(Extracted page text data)
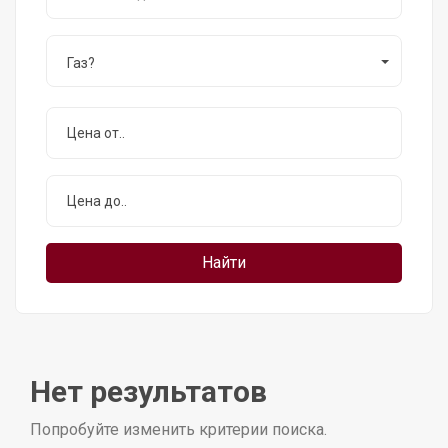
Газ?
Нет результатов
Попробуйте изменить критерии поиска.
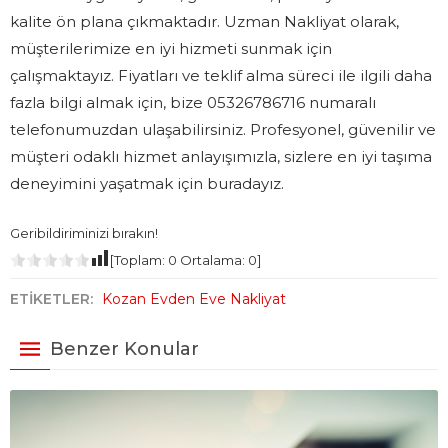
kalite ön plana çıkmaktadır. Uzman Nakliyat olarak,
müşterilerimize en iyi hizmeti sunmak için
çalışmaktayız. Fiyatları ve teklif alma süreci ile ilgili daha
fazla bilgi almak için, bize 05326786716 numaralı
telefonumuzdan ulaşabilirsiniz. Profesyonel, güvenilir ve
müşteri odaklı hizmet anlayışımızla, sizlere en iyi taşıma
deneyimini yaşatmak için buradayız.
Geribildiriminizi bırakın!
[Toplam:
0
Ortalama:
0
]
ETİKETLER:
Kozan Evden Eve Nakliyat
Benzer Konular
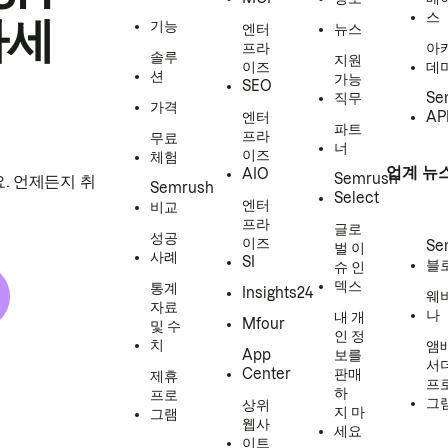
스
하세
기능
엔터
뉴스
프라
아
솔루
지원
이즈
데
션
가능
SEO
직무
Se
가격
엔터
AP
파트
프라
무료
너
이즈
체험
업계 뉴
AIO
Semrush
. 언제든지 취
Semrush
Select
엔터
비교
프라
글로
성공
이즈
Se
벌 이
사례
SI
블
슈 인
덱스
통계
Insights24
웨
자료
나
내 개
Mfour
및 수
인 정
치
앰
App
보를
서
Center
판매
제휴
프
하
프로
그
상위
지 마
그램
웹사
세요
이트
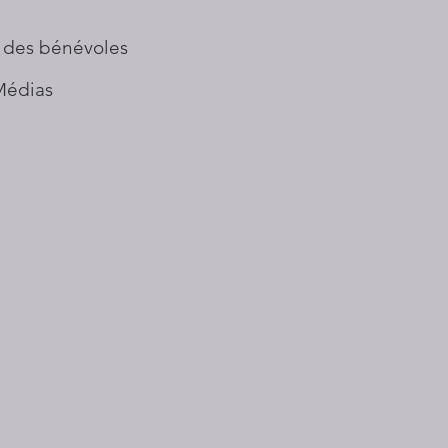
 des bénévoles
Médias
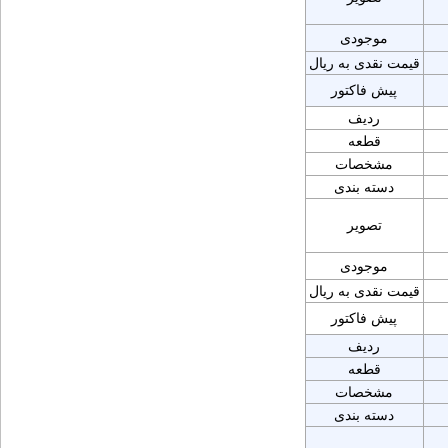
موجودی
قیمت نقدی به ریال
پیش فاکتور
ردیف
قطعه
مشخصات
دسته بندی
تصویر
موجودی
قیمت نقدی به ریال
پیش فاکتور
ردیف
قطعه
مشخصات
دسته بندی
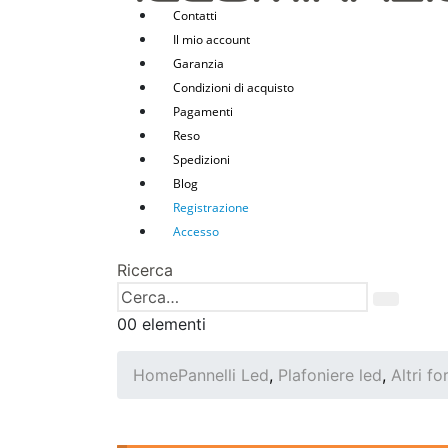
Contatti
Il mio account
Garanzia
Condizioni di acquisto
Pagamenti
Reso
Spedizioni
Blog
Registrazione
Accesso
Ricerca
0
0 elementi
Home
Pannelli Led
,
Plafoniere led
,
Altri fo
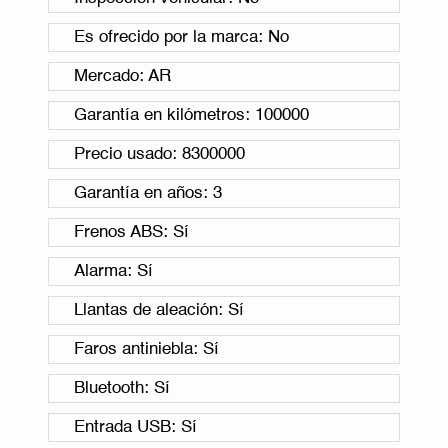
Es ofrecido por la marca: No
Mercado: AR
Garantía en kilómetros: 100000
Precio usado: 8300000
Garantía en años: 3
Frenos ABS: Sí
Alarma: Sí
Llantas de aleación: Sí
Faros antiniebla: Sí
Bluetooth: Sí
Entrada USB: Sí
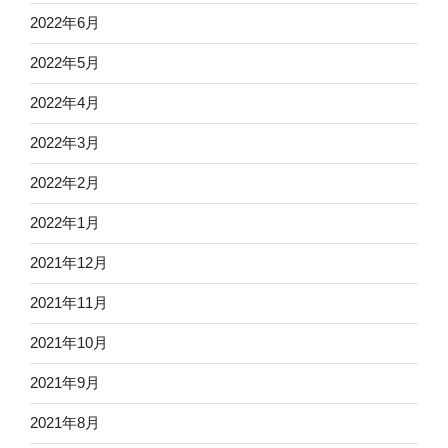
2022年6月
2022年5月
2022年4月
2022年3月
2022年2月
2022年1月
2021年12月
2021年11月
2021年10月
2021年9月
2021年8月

> **Task instructions**:
Filter the records above for lines containing the word "için", and copy those lines.

> **Answer to the problem**:
müşterilerimize en iyi hizmeti sunmak için
fazla bilgi almak için, bize 05326786716 numaralı
deneyimini yaşatmak için buradayız.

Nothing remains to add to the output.